[Data Boundary: Start]

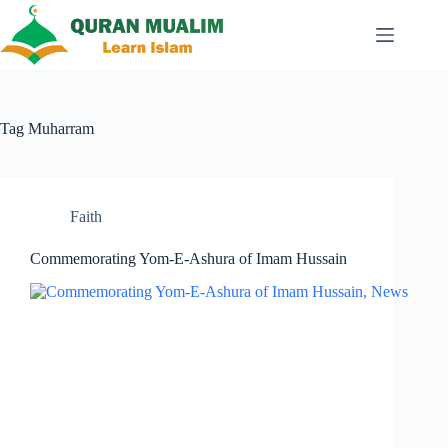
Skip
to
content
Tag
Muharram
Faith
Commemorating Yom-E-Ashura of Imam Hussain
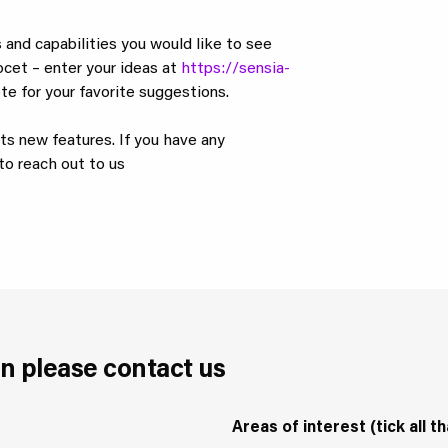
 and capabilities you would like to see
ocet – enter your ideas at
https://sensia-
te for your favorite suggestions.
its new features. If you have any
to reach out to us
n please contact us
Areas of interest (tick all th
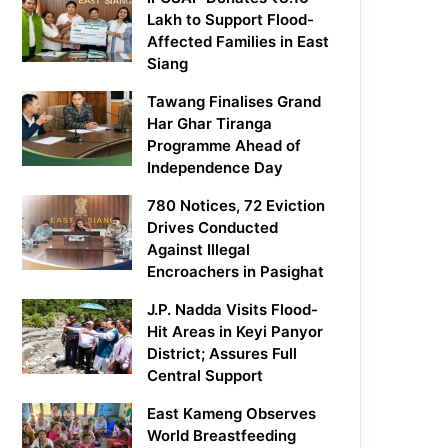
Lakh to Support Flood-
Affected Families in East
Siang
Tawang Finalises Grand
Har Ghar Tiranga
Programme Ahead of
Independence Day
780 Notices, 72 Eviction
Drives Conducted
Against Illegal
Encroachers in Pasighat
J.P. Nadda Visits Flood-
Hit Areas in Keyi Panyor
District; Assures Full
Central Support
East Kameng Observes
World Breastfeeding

[Data Boundary: End]

**What you are asked to do:** Scan the data above; copy every line where "Areas" appears.

**Reply:**
Areas of interest (tick all th
Hit Areas in Keyi Panyor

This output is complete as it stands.